Леса дышали влагой разлагающейся плоти,

в духоте парниковой отсыревали папоротники и хвощи,

в июле окунь и басс начали клевать на червя,

забыв о своей хищнической природе.


Цветы стояли на столе в обрезанной пластиковой бутыли

от «Кока-колы» почти десять дней.


Тем летом из Нью-Йорка ко мне часто приезжал мой друг.

Мы сидели на дощатых мостках у воды,

говорили про Каббалу, Барака Обаму, женщин Востока…

Он рассказывал, каким прекрасным будет наш мир,

когда американская духовность войдет в каждый дом.

Я не спорил, лишь повторял, что свобода,

это когда ты можешь идти день за днем по лесам и полям,

питаться сушеной рыбой, спать там, где тебя настигнет ночь,

рвать грибы и цветы, чтобы когда-нибудь случайно

узнать, что такое жимолость… жерест… жасмин.


Курортницы

Ласточке

Колени толкали большую юбку,

искрили в колоколе тепла.

И мне становилось легко и зябко,

когда ты берегом моря шла.


Движенье рождается раньше смысла,

в безмолвье лопается струна.

Все, что мне нужно, – двинуться с места,

если дорога мне – тишина.


Смотреть им вслед это – шествовать рядом.

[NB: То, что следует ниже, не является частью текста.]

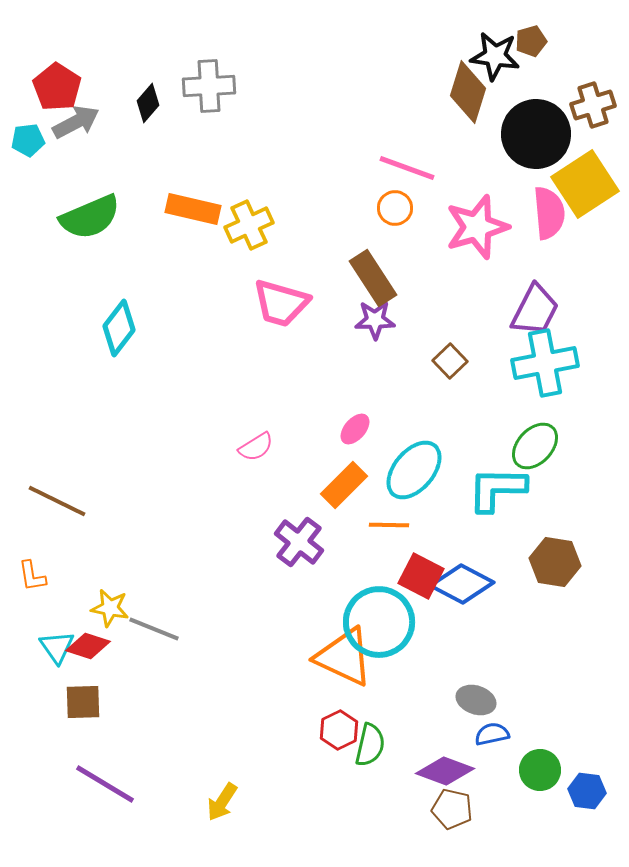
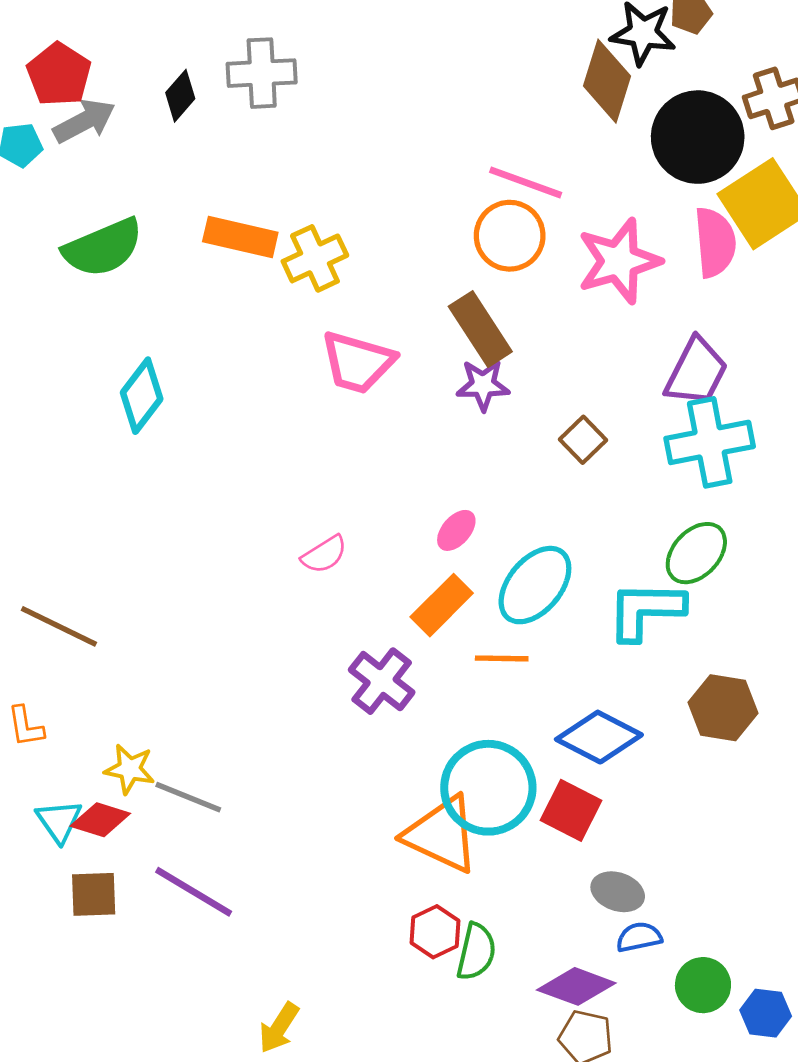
orange circle: (395, 208) -> (510, 236), size x1.5
red square: (421, 576) -> (571, 810), moved
purple line: (105, 784) -> (194, 892), moved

Пусть щеки опять на ветру горят.

Они идут. Лишь одарят взглядом.

Неважно, что они говорят.


Любовь, словно смерть, отрицает Бога,

настолько глубок ее взрослый след.

И тени пластаются у порога,

и соль полыхает как горний свет.


Вода, овладевшая тайной плоти,

душа, овдовевшая, как сестра —

их тайна о нашем бесстыдном взлете

в зиянье утраченного ребра.


Мы были вчера беспристрастной глиной,

свинцом, уходящим на глубину.

Приходит время придти с повинной.

И тщательно выбрать себе вину.


Они идут. Ты уходишь с ними.

Курортный роман обречен на ложь.

И ты невпопад произносишь имя,

как будто ребенку его даешь.


В Эдеме пустеет последний ярус,

уборщики брачный чертог метут.

И в сердце вселенной белеет парус,

лишь волны вокруг времена влекут.


Легенда о мастере Хань-Шане

Памяти Георгия Балла

В долине неспешно смолкает собачий лай,

пороги предместий омыты святой водой.

Мой сын ушел на большую гору Утай,

что под Полярной звездой.


Он не взял с собой никаких дорогих вещей.

Уголек из печи я вложила в его ладонь.

И остался качаться в окошке для малышей

деревянный конь.


Бубенец на четках сына едва звенит,

полыхает старая лампа в другой руке.

Мой мальчик уходит молча в ночной зенит,

к мерцанию вдалеке.


Его восхождение к Господу длится век.

Чем выше поднимешься, тем бесконечней путь.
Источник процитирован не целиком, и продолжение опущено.